Work item: Every line below should come back exactly as written, though the pictures stay out.

Record extracts:
════════
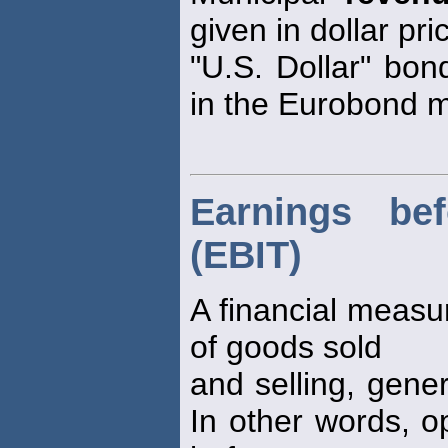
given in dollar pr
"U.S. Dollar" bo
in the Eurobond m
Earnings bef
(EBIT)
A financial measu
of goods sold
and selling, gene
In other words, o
════════
Your response:
given in dollar pr
"U.S. Dollar" bo
in the Eurobond m
Earnings bef
(EBIT)
A financial measu
of goods sold
and selling, gene
In other words, o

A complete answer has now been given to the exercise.